What is being asked. Keeping every word the same, give again only the lines from the one with "で、その業者が空き家に関する専門知識を持っているか" through the end of the data, both included, and leave every picture out.

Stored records
-- Opening Marker --
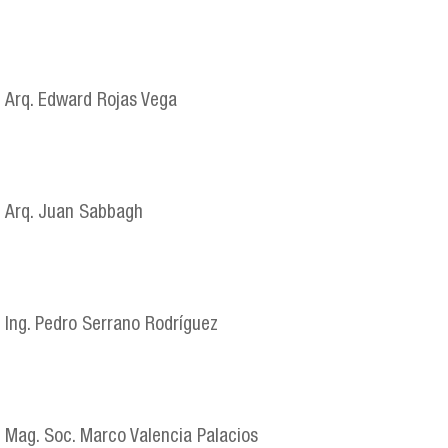
Arq. Edward Rojas Vega
Arq. Juan Sabbagh
Ing. Pedro Serrano Rodríguez
Mag. Soc. Marco Valencia Palacios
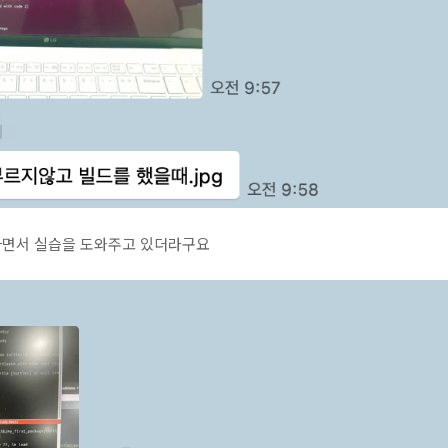
하면서 실습을 도와주고 있더라구요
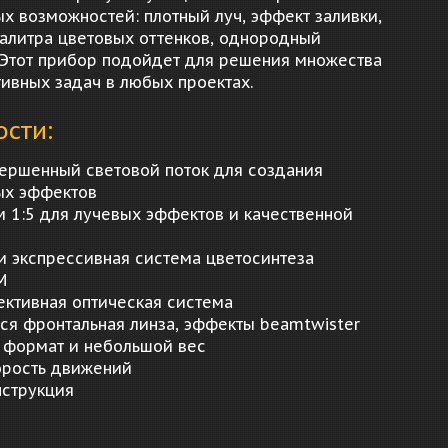
х возможностей: плотный луч, эффект заливки,
алитра цветовых оттенков, однородный
 Этот прибор подойдет для решения множества
тивных задач в любых проектах.
сти:
вершенный световой поток для создания
ых эффектов
м 1:5 для лучевых эффектов и качественной
 и экспрессивная система цветосинтеза
M
ктивная оптическая система
я фронтальная линза, эффекты beamtwister
 формат и небольшой вес
орость движений
нструкция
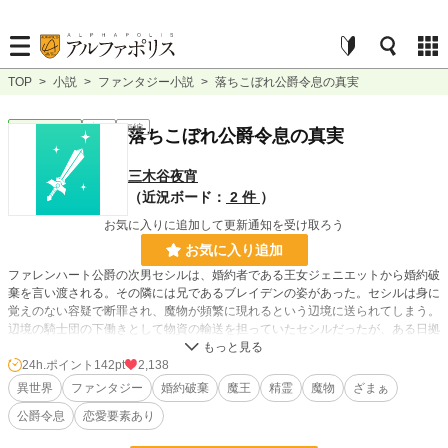
TOP
>
小説
>
ファンタジー小説
>
落ちこぼれ公爵令息の真実
ファンタジー
完結
短編
落ちこぼれ公爵令息の真実
三木谷夜宵
（近況ボード：
2 件
）
お気に入りに追加して更新通知を受け取ろう
お気に入り追加
ファレンハート公爵の次男セシルは、婚約者である王女ジェニエットから婚約破
棄を言い渡される。その隣には兄であるブレイデンの姿があった。セシルは身に
覚えのない容疑で断罪され、魔物が頻繁に現れるという辺境に送られてしまう。
辺境の騎士団の下働きとして物資の輸送を担っていたセシルだったが、ある日拠
点の一つが魔物に襲われ、多数の怪我人が出てしまう。物資が足らず、騎士たち
の応急処置ができない状態に陥り、セシルは祈ることしかできなかった。しか
24h.ポイント
142pt
2,138
し、そのとき奇跡が起きて──。
異世界
ファンタジー
婚約破棄
魔王
精霊
魔物
ざまぁ
公爵令息
恋愛要素あり
設定はわりとガバガバだけど、楽しんでもらえると嬉しいです。
投稿している他の作品との関連はありません。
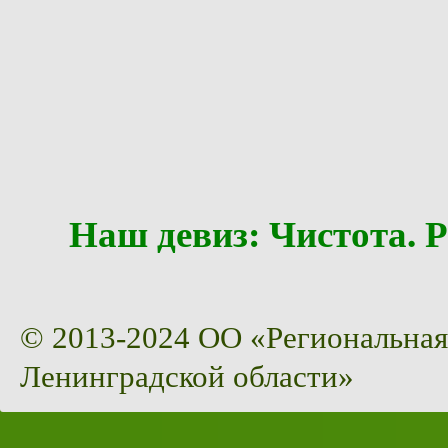
Наш девиз: Чистота
© 2013-2024 ОО «Региональная
Ленинградской области»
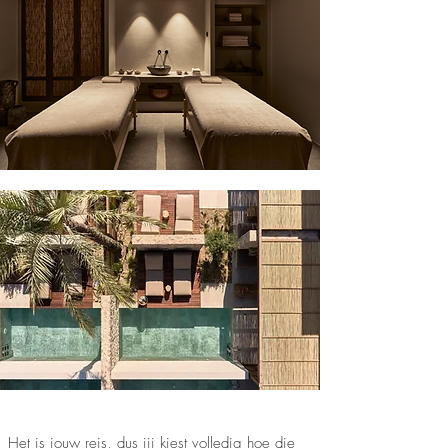
Het is jouw reis, dus jij kiest volledig hoe die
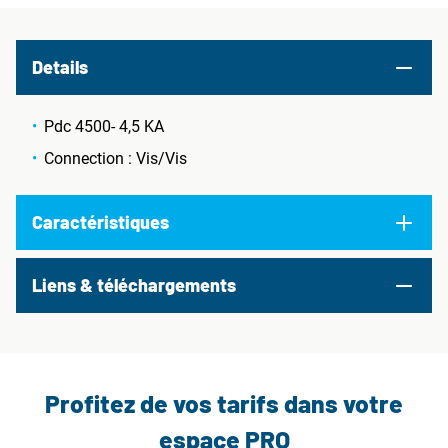
Details
Pdc 4500- 4,5 KA
Connection : Vis/Vis
Caractéristiques
Liens & téléchargements
Profitez de vos tarifs dans votre
espace PRO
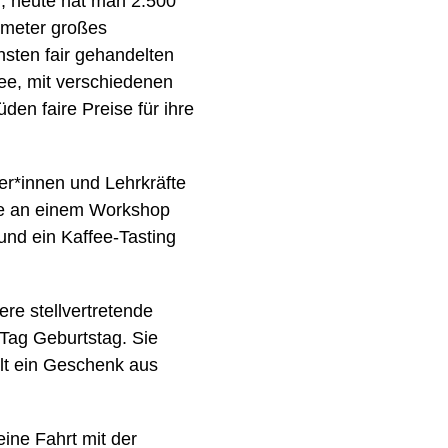
, heute hat man 2.500
tmeter großes
nsten fair gehandelten
ee, mit verschiedenen
den faire Preise für ihre
er*innen und Lehrkräfte
sie an einem Workshop
nd ein Kaffee-Tasting
re stellvertretende
Tag Geburtstag. Sie
elt ein Geschenk aus
ne Fahrt mit der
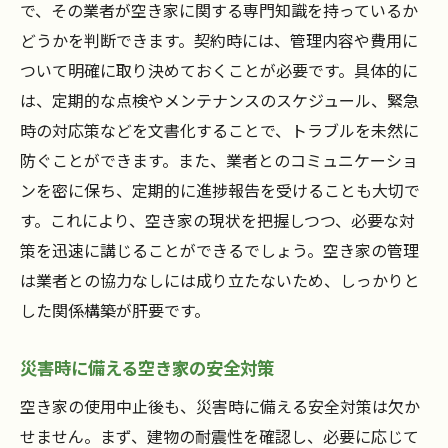
で、その業者が空き家に関する専門知識を持っているか
どうかを判断できます。契約時には、管理内容や費用に
ついて明確に取り決めておくことが必要です。具体的に
は、定期的な点検やメンテナンスのスケジュール、緊急
時の対応策などを文書化することで、トラブルを未然に
防ぐことができます。また、業者とのコミュニケーショ
ンを密に保ち、定期的に進捗報告を受けることも大切で
す。これにより、空き家の現状を把握しつつ、必要な対
策を迅速に講じることができるでしょう。空き家の管理
は業者との協力なしには成り立たないため、しっかりと
した関係構築が肝要です。
災害時に備える空き家の安全対策
空き家の使用中止後も、災害時に備える安全対策は欠か
せません。まず、建物の耐震性を確認し、必要に応じて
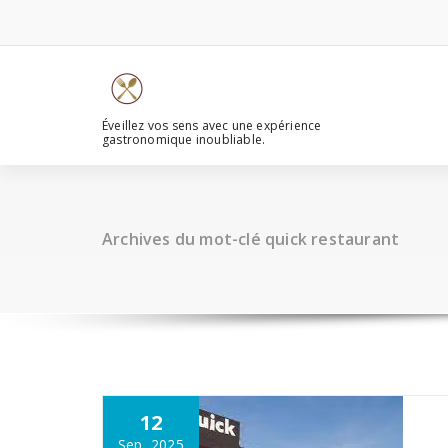
Aller
au
contenu
Éveillez vos sens avec une expérience
gastronomique inoubliable.
Archives du mot-clé quick restaurant
12
Sep, 2025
-- Closing Marker --
Your response.
で、その業者が空き家に関する専門知識を持っているか
どうかを判断できます。契約時には、管理内容や費用に
ついて明確に取り決めておくことが必要です。具体的に
は、定期的な点検やメンテナンスのスケジュール、緊急
時の対応策などを文書化することで、トラブルを未然に
防ぐことができます。また、業者とのコミュニケーショ
ンを密に保ち、定期的に進捗報告を受けることも大切で
す。これにより、空き家の現状を把握しつつ、必要な対
策を迅速に講じることができるでしょう。空き家の管理
は業者との協力なしには成り立たないため、しっかりと
した関係構築が肝要です。
災害時に備える空き家の安全対策
空き家の使用中止後も、災害時に備える安全対策は欠か
せません。まず、建物の耐震性を確認し、必要に応じて
Aller
au
contenu
Éveillez vos sens avec une expérience
gastronomique inoubliable.
Archives du mot-clé quick restaurant
12
Sep, 2025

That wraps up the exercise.